Rotate your phone

Once that's done you'll be able to
experience the Green Party website perfectly.
18th June 2019 | Climate Change, Environment, Transport

Greens criticise lack of public transport improvements in Climate Action Plan

BACK

The Green Party has criticised the Climate Action Plan for lacking vision and clarity in its approach to public transport. The Party says the government has to do a lot more to make public transport a credible and practical option for commuters.

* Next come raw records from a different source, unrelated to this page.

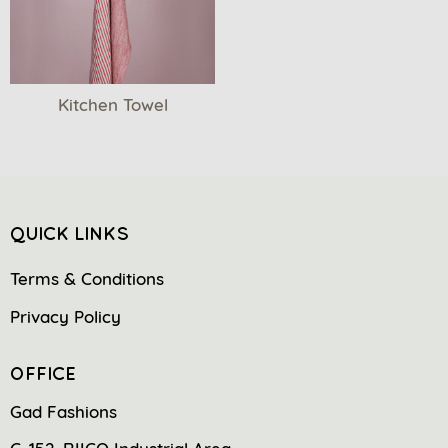
Kitchen Towel
QUICK LINKS
Terms & Conditions
Privacy Policy
OFFICE
Gad Fashions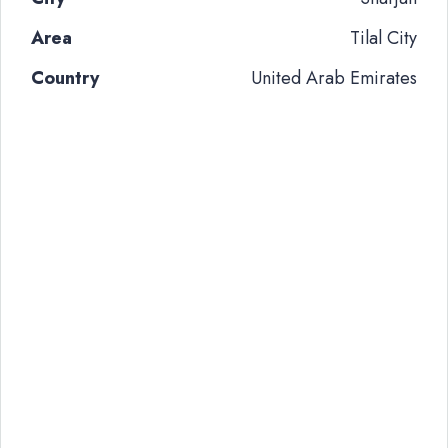
Area
Tilal City
Country
United Arab Emirates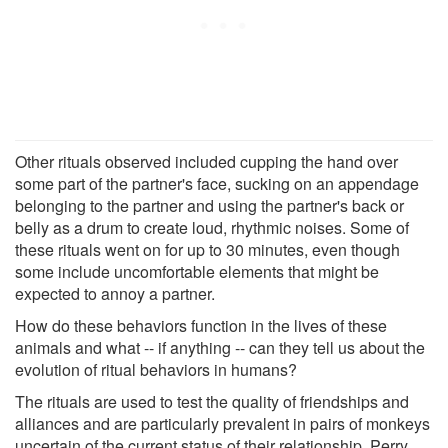
Other rituals observed included cupping the hand over
some part of the partner's face, sucking on an appendage
belonging to the partner and using the partner's back or
belly as a drum to create loud, rhythmic noises. Some of
these rituals went on for up to 30 minutes, even though
some include uncomfortable elements that might be
expected to annoy a partner.
How do these behaviors function in the lives of these
animals and what -- if anything -- can they tell us about the
evolution of ritual behaviors in humans?
The rituals are used to test the quality of friendships and
alliances and are particularly prevalent in pairs of monkeys
uncertain of the current status of their relationship, Perry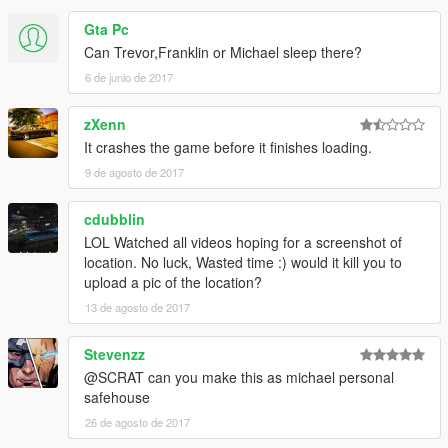
-A Gym
-Toilets
Gta Pc
-A Room with jacuzzi
Can Trevor,Franklin or Michael sleep there?
-A closet
6 de junio de 2017
-Two terraces
-Swimming pool
zXenn
-A bathroom
-A desk
It crashes the game before it finishes loading.
-A Shielded room
9 de agosto de 2017
-A living room
-A bedroom
cdubblin
-A dressing room
LOL Watched all videos hoping for a screenshot of
location. No luck, Wasted time :) would it kill you to
►It is located in Blaine county, east of the Alamo Sea after the
upload a pic of the location?
impasse across from Trevor trailer.
13 de agosto de 2017
►The pool depth varies because the lake water rises and falls
continuously.
Stevenzz
@SCRAT can you make this as michael personal
►Installation instructions in the archive.
safehouse
26 de agosto de 2017
►Credits to:
Guadmaz ►For its perfect map editor.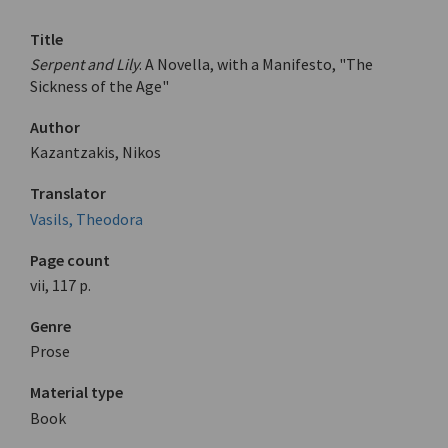
Title
Serpent and Lily
. A Novella, with a Manifesto, "The
Sickness of the Age"
Author
Kazantzakis, Nikos
Translator
Vasils, Theodora
Page count
vii, 117 p.
Genre
Prose
Material type
Book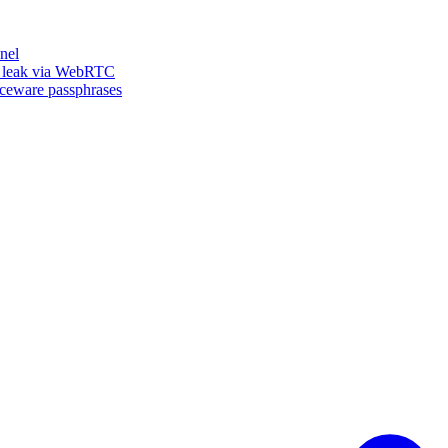
nel
n leak via WebRTC
iceware passphrases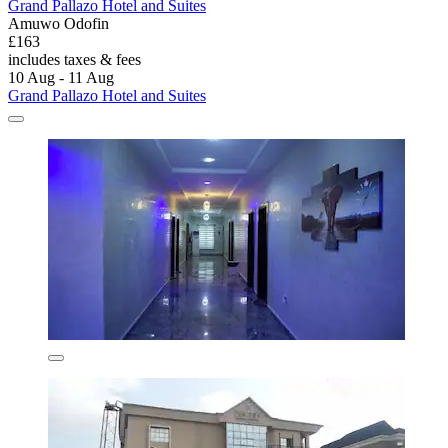
Grand Pallazo Hotel and Suites
Amuwo Odofin
£163
includes taxes & fees
10 Aug - 11 Aug
Grand Pallazo Hotel and Suites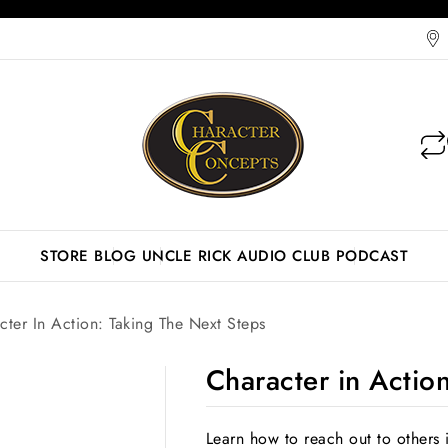
STORE
BLOG
UNCLE RICK AUDIO CLUB
PODCAST
cter In Action: Taking The Next Steps
Character in Actio
Learn how to reach out to others 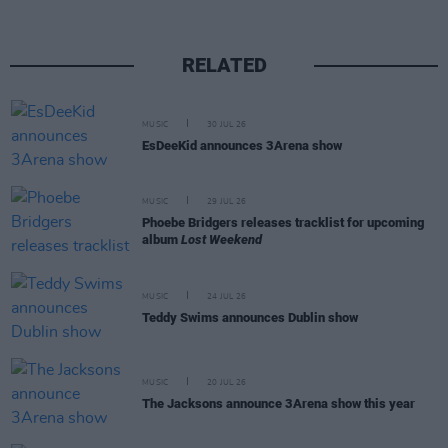
RELATED
MUSIC
30 JUL 26
EsDeeKid announces 3Arena show
MUSIC
29 JUL 26
Phoebe Bridgers releases tracklist for upcoming
album
Lost Weekend
MUSIC
24 JUL 26
Teddy Swims announces Dublin show
MUSIC
20 JUL 26
The Jacksons announce 3Arena show this year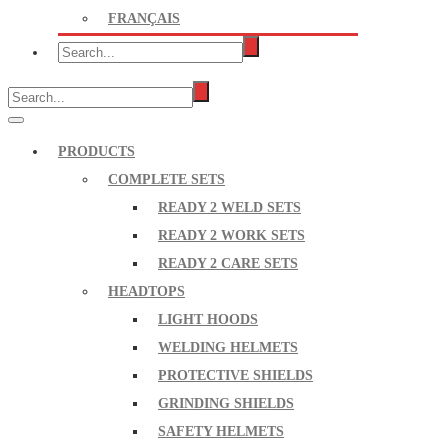
FRANÇAIS
PRODUCTS
COMPLETE SETS
READY 2 WELD SETS
READY 2 WORK SETS
READY 2 CARE SETS
HEADTOPS
LIGHT HOODS
WELDING HELMETS
PROTECTIVE SHIELDS
GRINDING SHIELDS
SAFETY HELMETS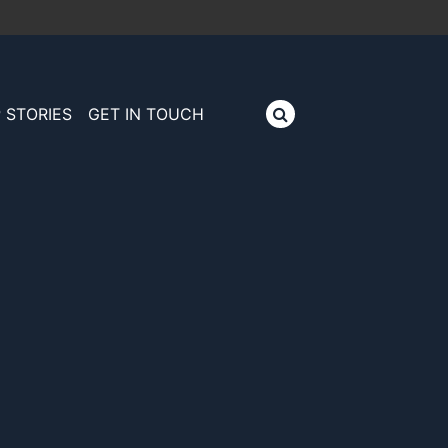
 STORIES
GET IN TOUCH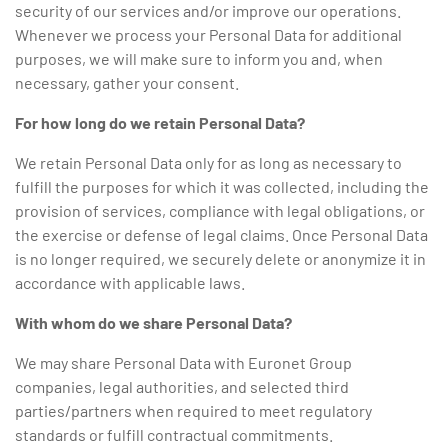
security of our services and/or improve our operations.
Whenever we process your Personal Data for additional
purposes, we will make sure to inform you and, when
necessary, gather your consent.
For how long do we retain Personal Data?
We retain Personal Data only for as long as necessary to
fulfill the purposes for which it was collected, including the
provision of services, compliance with legal obligations, or
the exercise or defense of legal claims. Once Personal Data
is no longer required, we securely delete or anonymize it in
accordance with applicable laws.
With whom do we share Personal Data?
We may share Personal Data with Euronet Group
companies, legal authorities, and selected third
parties/partners when required to meet regulatory
standards or fulfill contractual commitments.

Green Party spokesperson on Climate Change, Cllr. David Healy: “The Climate Action Plan proposes to deal with transport emissions by switching diesel engines to electric engines. It doesn’t consider the other problems with our transport system, especially the human costs, including congestion, affordability, public health, social isolation, quality of life, and economic costs. It doesn’t acknowledge the resource issues involved in substituting the entire transport fleet, including the use of rare metals in batteries.

“The key recommendation of the Citizens’ Assembly for reducing emissions from transport was to massively increase investment in public transport so that it would be at least two times greater than road expenditure.

“Since then the Government produced a National Development Plan (NDP) whose impact on the climate hasn’t been assessed and which continues to put the emphasis on roads. Two weeks ago the Dáil overwhelmingly agreed to the Green proposal that the NDP should be revised to address climate change.

“Unfortunately, the Climate Action Plan simply recites existing decisions in relation to public transport; there is no commitment to increased investment. The rail service is to be the subject of a ‘strategic rail review paper’. Instead of proposals to improve rural public transport, the plan’s action is to ‘produce a rural transport strategy’.

“Instead of the systemic change required to tackle transport emissions, the plan is based on a ‘marginal change’ approach. It is based on a ‘Marginal Abatement Cost Curve’—essentially an analysis of technological options to reduce emissions. This aims at meeting the 2030 target, when the plan needs to aim both at the 2030 target and at full decarbonisation by 2050. The plan does acknowledge that a systemic transition is needed but fails to set out the actions to make that change.”